Cole was arrested for felony voter fraud related to his falsifying of documents to run for office.

Madison Rep. David Cole resigned his seat in the Alabama House on Thursday and, as part of a plea deal, filed court documents indicating his intent to plead guilty to a felony voter fraud charge. Under the proposed plea deal, Cole will serve 60 days in jail and a three-year probation. 

Cole submitted his resignation letter, which simply announced his “regretful” intention to resign as District 10 representative, to House Speaker Nathaniel Ledbetter on Tuesday afternoon. 

That resignation was part of the plea deal Cole entered into with Alabama Attorney General Steve Marshall. In addition, Cole agreed to a three-year prison sentence, which will be split to allow him to serve 60 days in the Madison County Jail and serve the remainder of the three years on unsupervised release. 

Cole must also repay the salary he earned as a state representative and cover any additional court costs or fees imposed by the court. 

The plea documents also provide a detailed accounting of Cole’s actions that led to his arrest and the charges he faced.

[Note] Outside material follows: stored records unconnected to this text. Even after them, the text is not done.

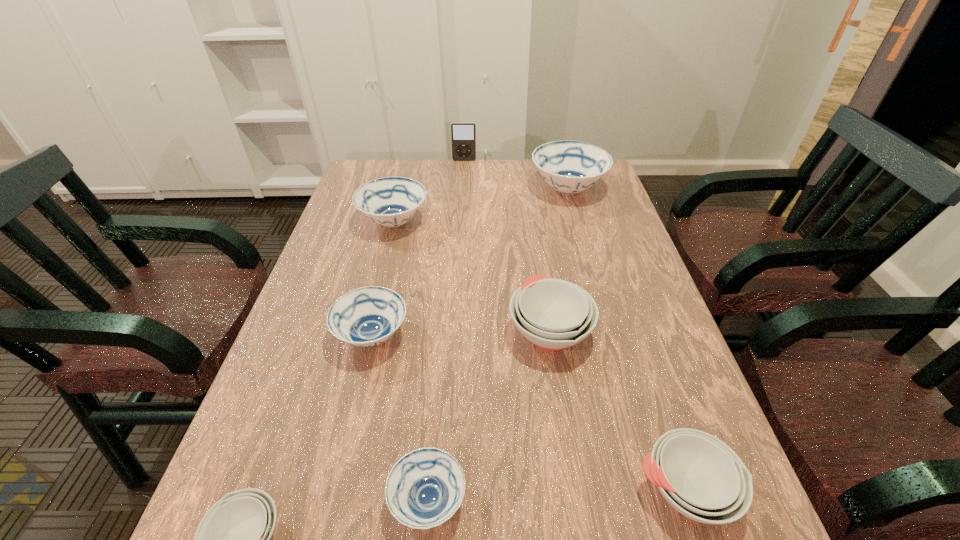 In the image, there is a desktop. In order to click on vacant region at the far edge in this screenshot , I will do `click(444, 178)`.

Identify the location of free space at the near edge of the desktop. (360, 539).

At what (x,y) coordinates should I click in order to perform the action: click on vacant point at the left edge. Please return your answer as a coordinate pair (x, y). Looking at the image, I should click on (312, 323).

Where is `free space at the right edge`? Image resolution: width=960 pixels, height=540 pixels. free space at the right edge is located at coordinates (647, 479).

Locate an element on the screen. The image size is (960, 540). vacant space at the far right corner is located at coordinates (605, 184).

The image size is (960, 540). I want to click on unoccupied area between the third farthest blue soup bowl and the iPod, so click(x=419, y=248).

The width and height of the screenshot is (960, 540). I want to click on free space between the tallest soup bowl and the rightmost white soup bowl, so click(626, 340).

Image resolution: width=960 pixels, height=540 pixels. Find the location of `free space between the farthest white soup bowl and the tallest soup bowl`. free space between the farthest white soup bowl and the tallest soup bowl is located at coordinates (559, 260).

This screenshot has height=540, width=960. What are the coordinates of `vacant area that lies between the rightmost white soup bowl and the third biggest blue soup bowl` in the screenshot? It's located at (529, 413).

Locate an element on the screen. The width and height of the screenshot is (960, 540). free spot between the rightmost white soup bowl and the third farthest blue soup bowl is located at coordinates (529, 413). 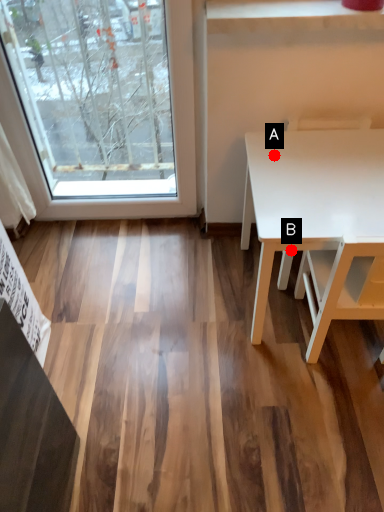 Question: Two points are circled on the image, labeled by A and B beside each circle. Among these points, which one is nearest to the camera?

Choices:
 (A) A is closer
 (B) B is closer

Answer: (B) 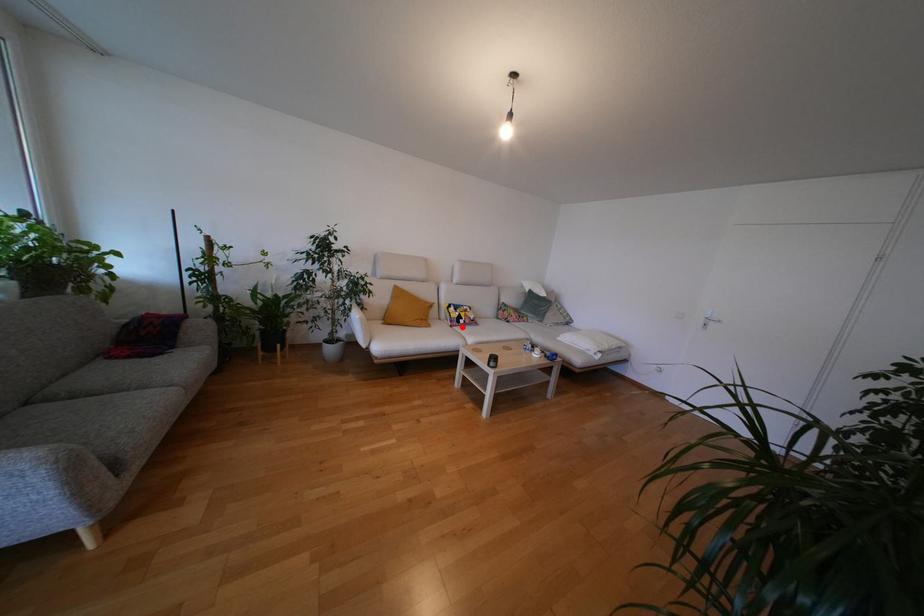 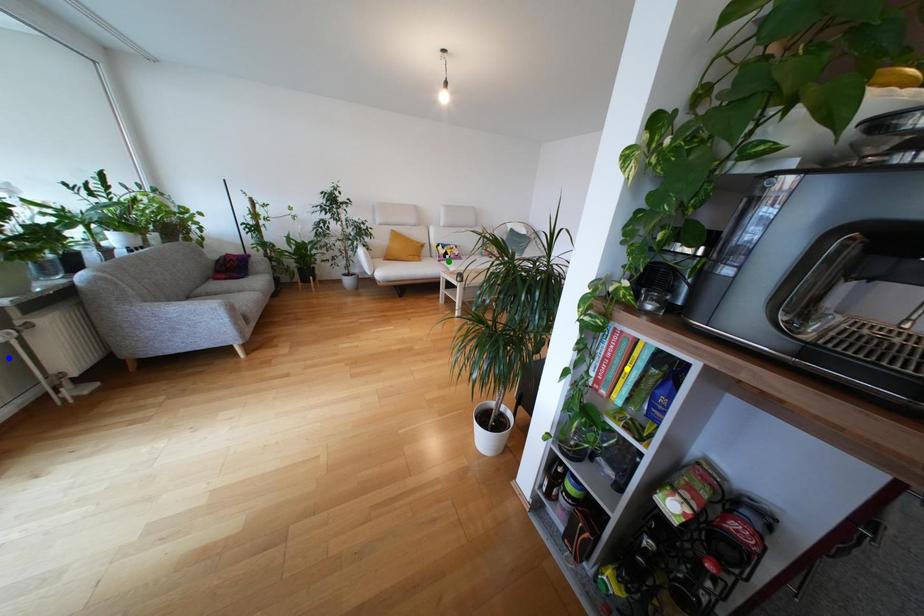 Question: I am providing you with two images of the same scene from different viewpoints. A red point is marked on the first image. You are given multiple points on the second image. Which mark in image 2 goes with the point in image 1?

Choices:
 (A) blue point
 (B) green point
 (C) yellow point

Answer: (B) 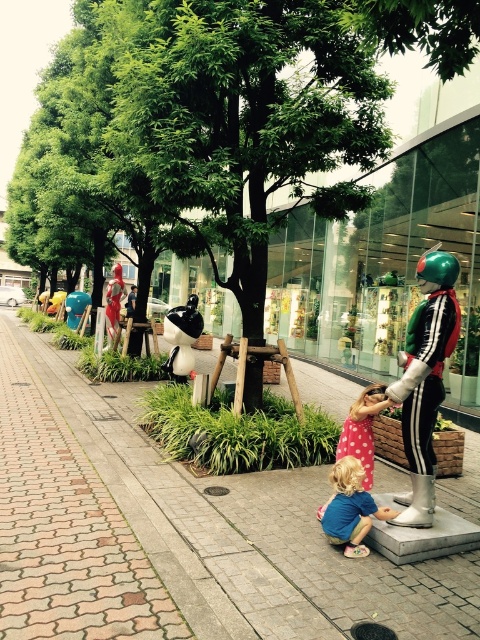 Can you confirm if brick pavement at center is positioned to the left of pink polka dot dress at center?

Correct, you'll find brick pavement at center to the left of pink polka dot dress at center.

Does brick pavement at center have a larger size compared to pink polka dot dress at center?

Indeed, brick pavement at center has a larger size compared to pink polka dot dress at center.

Which is in front, point (88, 403) or point (360, 440)?

Point (360, 440) is more forward.

Where is `brick pavement at center`? brick pavement at center is located at coordinates (245, 532).

Who is taller, shiny metallic robot at center right or pink polka dot dress at center?

shiny metallic robot at center right

Is point (415, 470) positioned before point (354, 410)?

Yes, it is.

Who is more forward, (437, 307) or (357, 432)?

Positioned in front is point (437, 307).

Locate an element on the screen. The image size is (480, 640). shiny metallic robot at center right is located at coordinates (424, 378).

Can you confirm if blue cotton shirt at lower center is bigger than pink polka dot dress at center?

Yes, blue cotton shirt at lower center is bigger than pink polka dot dress at center.

Is blue cotton shirt at lower center to the right of pink polka dot dress at center from the viewer's perspective?

In fact, blue cotton shirt at lower center is to the left of pink polka dot dress at center.

The height and width of the screenshot is (640, 480). Describe the element at coordinates (350, 508) in the screenshot. I see `blue cotton shirt at lower center` at that location.

Image resolution: width=480 pixels, height=640 pixels. I want to click on blue cotton shirt at lower center, so click(x=350, y=508). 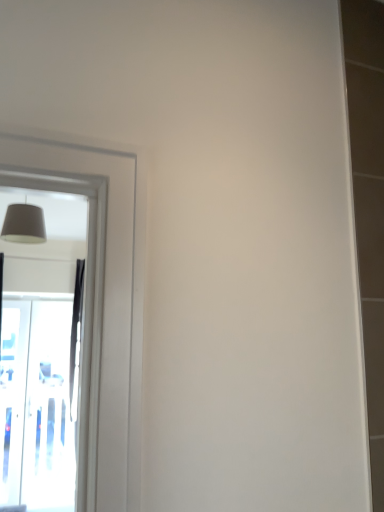 Question: Considering the positions of matte gray lampshade at upper left and transparent glass screen door at left in the image, is matte gray lampshade at upper left taller or shorter than transparent glass screen door at left?

Choices:
 (A) tall
 (B) short

Answer: (B)

Question: Considering the positions of point (26, 211) and point (3, 377), is point (26, 211) closer or farther from the camera than point (3, 377)?

Choices:
 (A) closer
 (B) farther

Answer: (A)

Question: From the image's perspective, is matte gray lampshade at upper left positioned above or below transparent glass screen door at left?

Choices:
 (A) above
 (B) below

Answer: (A)

Question: In terms of height, does transparent glass screen door at left look taller or shorter compared to matte gray lampshade at upper left?

Choices:
 (A) tall
 (B) short

Answer: (A)

Question: Based on their positions, is transparent glass screen door at left located to the left or right of matte gray lampshade at upper left?

Choices:
 (A) left
 (B) right

Answer: (A)

Question: From a real-world perspective, is transparent glass screen door at left above or below matte gray lampshade at upper left?

Choices:
 (A) above
 (B) below

Answer: (B)

Question: Considering the positions of point (13, 414) and point (21, 224), is point (13, 414) closer or farther from the camera than point (21, 224)?

Choices:
 (A) farther
 (B) closer

Answer: (A) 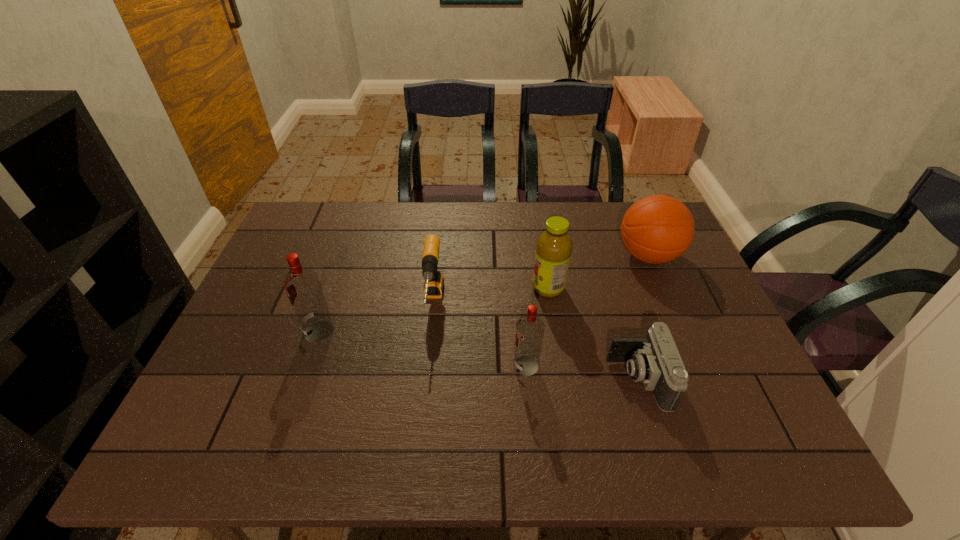 Locate an element on the screen. The width and height of the screenshot is (960, 540). the taller vodka is located at coordinates (302, 286).

This screenshot has height=540, width=960. What are the coordinates of `the farther vodka` in the screenshot? It's located at (302, 286).

Locate an element on the screen. Image resolution: width=960 pixels, height=540 pixels. the third object from left to right is located at coordinates (530, 329).

What are the coordinates of `the shorter vodka` in the screenshot? It's located at (530, 329).

Identify the location of the fourth object from left to right. Image resolution: width=960 pixels, height=540 pixels. click(x=554, y=246).

Find the location of a particular element. The width and height of the screenshot is (960, 540). basketball is located at coordinates (656, 229).

Find the location of `drill`. drill is located at coordinates 434,282.

This screenshot has height=540, width=960. What are the coordinates of `the second object from left to right` in the screenshot? It's located at (434, 282).

Where is `camera`? This screenshot has height=540, width=960. camera is located at coordinates (655, 361).

Identify the location of vacant space located 0.130m on the front label of the taller vodka. The width and height of the screenshot is (960, 540). (253, 331). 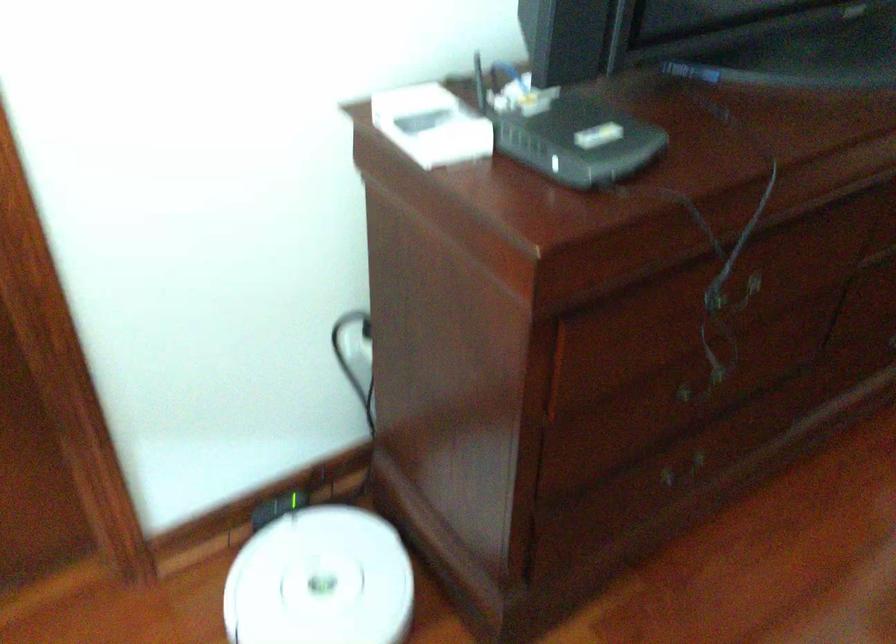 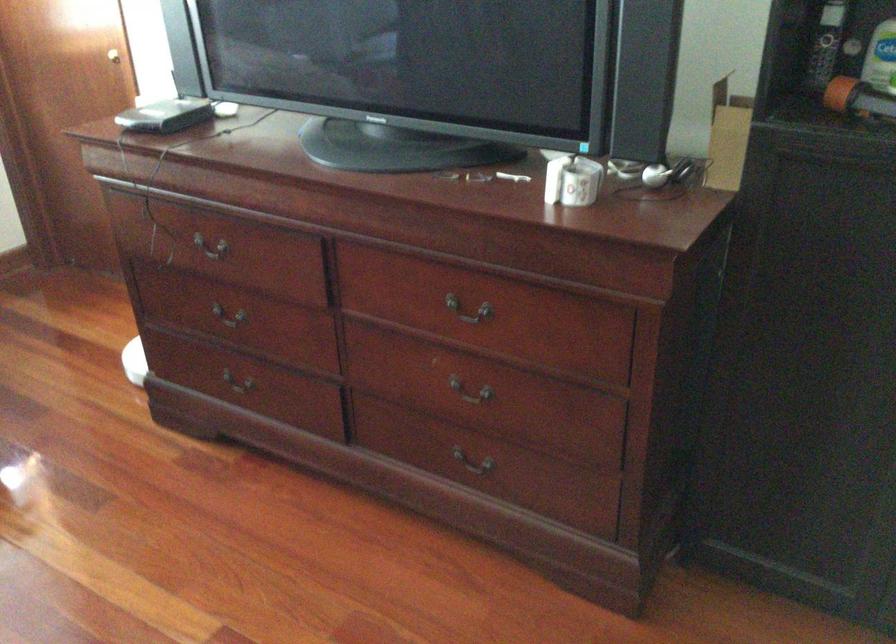 Locate, in the second image, the point that corresponds to the point at 622,475 in the first image.

(236, 391)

Without the plea deal, Cole could have been facing multiple felony counts for voter fraud. 

According to the documents, which mirror reporting from APR first published last October, Cole was desperate to find a residence within House District 10 after 2020 redistricting shifted the district lines out of Cole’s neighborhood, leaving his family home in District 4. District 4 is represented by Parker Moore, who had no intention of resigning. District 10 had been represented by Mike Ball, who was retiring. 

According to the court filing, Cole approached a family friend, who is identified in the filing only as “H.S.,” but who APR reported earlier was Himbert Sinopoli, and asked to lease space just in case he couldn’t locate a residence prior to the filing deadline. Sinopoli agreed and Cole rented a “5×5 area” in the Sinopoli home for $5 per month.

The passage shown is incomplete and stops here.